Similarly, in Maher’s dual-screen video, Cassandra’s Necklace (2012), a young woman explores the undulations of her silver-painted cave environment, as well as squeezing and pushing blackberries into her mouth. The necklace in the title is revealed at the end of the piece – made from tongues, cut out and unable to communicate, echoing Cassandra’s dilemma.

In a series of eight large wood block prints, Vox Hybrida (2018), Maher catches, in silhouette, figures dancing, falling, jumping. The woodgrain flattens out the forms and conceals their individual characteristics.

Brennan takes this work as the basis for The Mirror, a two-channel video (with back-to-back screens) which shows the artist slowly dancing before a bare gallery wall, using green-screen to fill her silhouetted body with an image of a silently talking mouth, thus inserting a silent ‘Vox’ into the ‘Hybrida’.
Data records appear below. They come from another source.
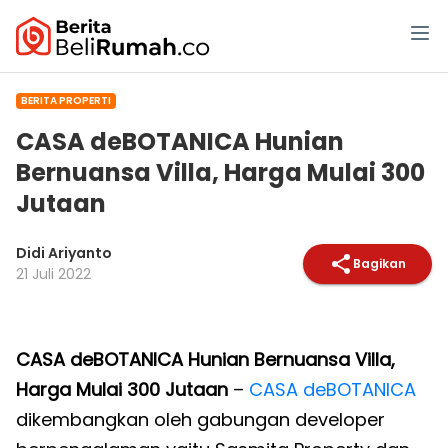
BERITA PROPERTI
CASA deBOTANICA Hunian
Bernuansa Villa, Harga Mulai 300
Jutaan
Didi Ariyanto
Bagikan
21 Juli 2022
CASA deBOTANICA Hunian Bernuansa Villa,
Harga Mulai 300 Jutaan
–
CASA deBOTANICA
dikembangkan oleh gabungan developer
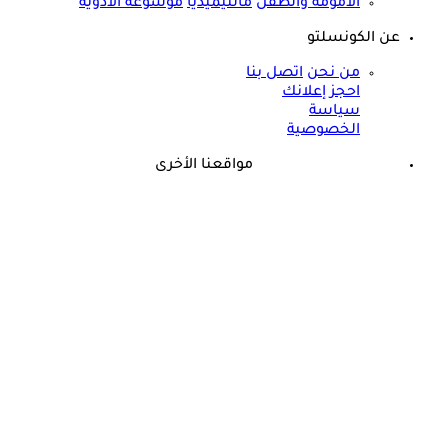
الأمومة والطفل
مالتيميديا
موسوعة الأدوية
عن الكونسلتو
من نحن
اتصل بنا
احجز إعلانك
سياسة
الخصوصية
مواقعنا الأخرى
©
جميع الحقوق محفوظة لدى شركة جيميناي ميديا
حسام موافي: عدم علاج الكوليسترول خطر على شرايين هذا عضو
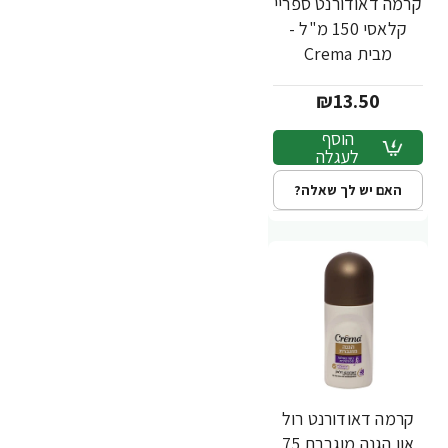
קרמה דאודורנט ספריי
קלאסי 150 מ"ל -
מבית Crema
₪13.50
הוסף
לעגלה
האם יש לך שאלה?
קרמה דאודורנט רול
און הגנה מוגברת 75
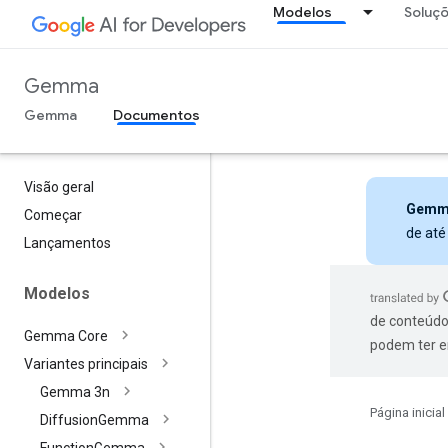
Modelos
Soluç
Gemma
Gemma
Documentos
Visão geral
Gemm
Começar
de até
Lançamentos
Modelos
de conteúdo
Gemma Core
podem ter e
Variantes principais
Gemma 3n
Página inicial
Diffusion
Gemma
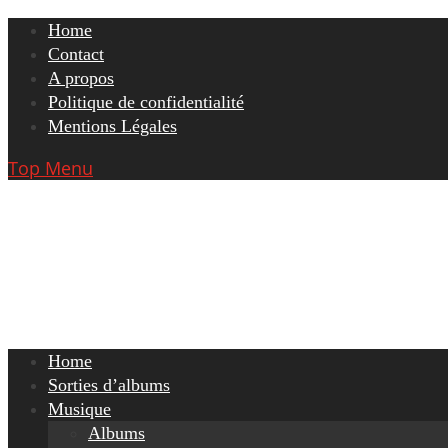
Skip
Home
to
Contact
content
A propos
Politique de confidentialité
Mentions Légales
Top Menu
Home
Sorties d’albums
Musique
Albums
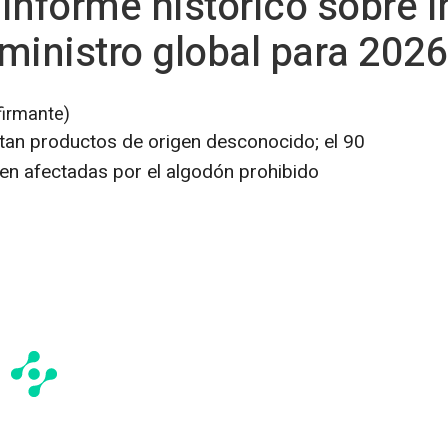
 informe histórico sobre i
ministro global para 2026
firmante)
tan productos de origen desconocido; el 90
en afectadas por el algodón prohibido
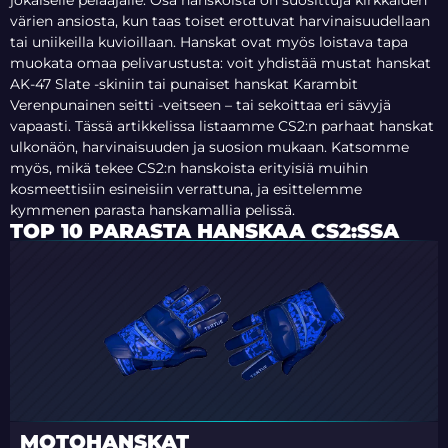
jokaiselle pelaajalle. Osa hanskoista on suosittuja kirkkaiden
värien ansiosta, kun taas toiset erottuvat harvinaisuudellaan
tai uniikeilla kuvioillaan.
Hanskat ovat myös loistava tapa
muokata omaa pelivarustusta: voit yhdistää mustat hanskat
AK-47 Slate -skiniin tai punaiset hanskat Karambit
Verenpunainen seitti -veitseen – tai sekoittaa eri sävyjä
vapaasti. Tässä artikkelissa listaamme CS2:n parhaat hanskat
ulkonäön, harvinaisuuden ja suosion mukaan. Katsomme
myös, mikä tekee CS2:n hanskoista erityisiä muihin
kosmeettisiin esineisiin verrattuna, ja esittelemme
kymmenen parasta hanskamallia pelissä.
TOP 10 PARASTA HANSKAA CS2:SSA
MOTOHANSKAT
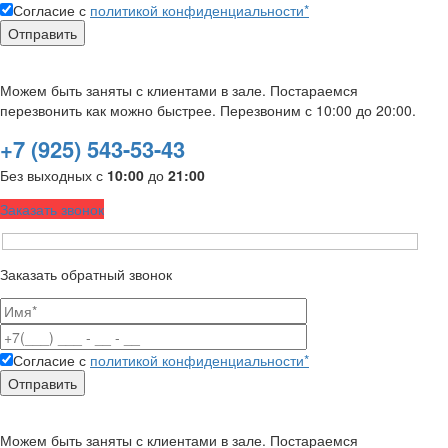
Согласие с
политикой конфиденциальности*
Можем быть заняты с клиентами в зале. Постараемся
перезвонить как можно быстрее. Перезвоним с 10:00 до 20:00.
+7 (925) 543-53-43
Без выходных с
10:00
до
21:00
Заказать звонок
Заказать обратный звонок
Согласие с
политикой конфиденциальности*
Можем быть заняты с клиентами в зале. Постараемся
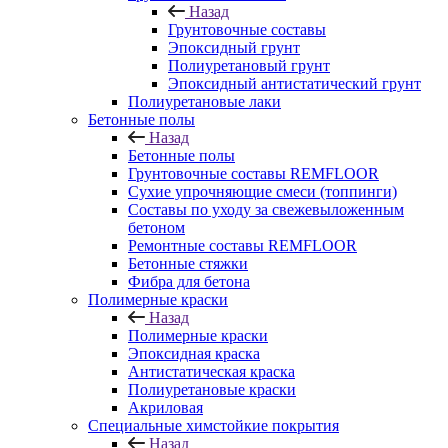
Назад
Грунтовочные составы
Эпоксидный грунт
Полиуретановый грунт
Эпоксидный антистатический грунт
Полиуретановые лаки
Бетонные полы
Назад
Бетонные полы
Грунтовочные составы REMFLOOR
Сухие упрочняющие смеси (топпинги)
Составы по уходу за свежевыложенным
бетоном
Ремонтные составы REMFLOOR
Бетонные стяжки
Фибра для бетона
Полимерные краски
Назад
Полимерные краски
Эпоксидная краска
Антистатическая краска
Полиуретановые краски
Акриловая
Специальные химстойкие покрытия
Назад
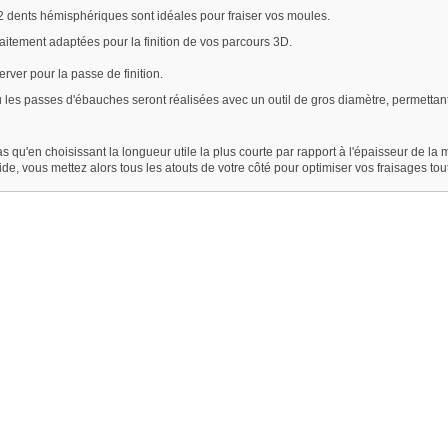
 2 dents hémisphériques sont idéales pour fraiser vos moules.
aitement adaptées pour la finition de vos parcours 3D.
erver pour la passe de finition.
 les passes d'ébauches seront réalisées avec un outil de gros diamètre, permet
s qu'en choisissant la longueur utile la plus courte par rapport à l'épaisseur de la m
gide, vous mettez alors tous les atouts de votre côté pour optimiser vos fraisages to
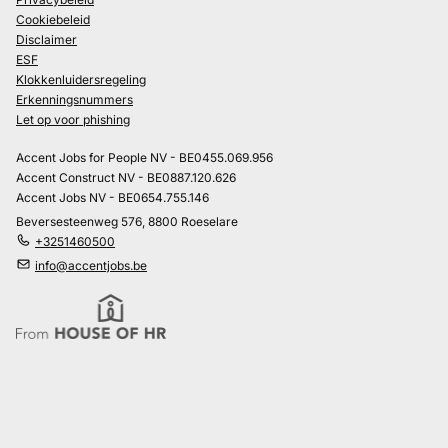
Cookiebeleid
Disclaimer
ESF
Klokkenluidersregeling
Erkenningsnummers
Let op voor phishing
Accent Jobs for People NV - BE0455.069.956
Accent Construct NV - BE0887.120.626
Accent Jobs NV - BE0654.755.146
Beversesteenweg 576, 8800 Roeselare
+3251460500
info@accentjobs.be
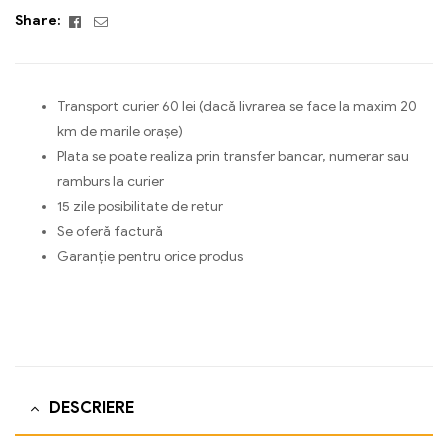
Facebook
Email
Share:
Transport curier 60 lei (dacă livrarea se face la maxim 20
km de marile orașe)
Plata se poate realiza prin transfer bancar, numerar sau
ramburs la curier
15 zile posibilitate de retur
Se oferă factură
Garanție pentru orice produs
DESCRIERE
Along the length of one gallery wall runs a fully collaborative text piece. Made by rotating turns at dictating and writing by hand – Austin and Brennan in English and Maher in Irish – the single line summarises the show in its entirety, beginning and ending:

To rest and lay on the caves of your voice/words with hardened edges are spoken from a stone carved tongue [...] shifting lifting flesh water growing longing fattening stretching of tears salted fiery limbs opening.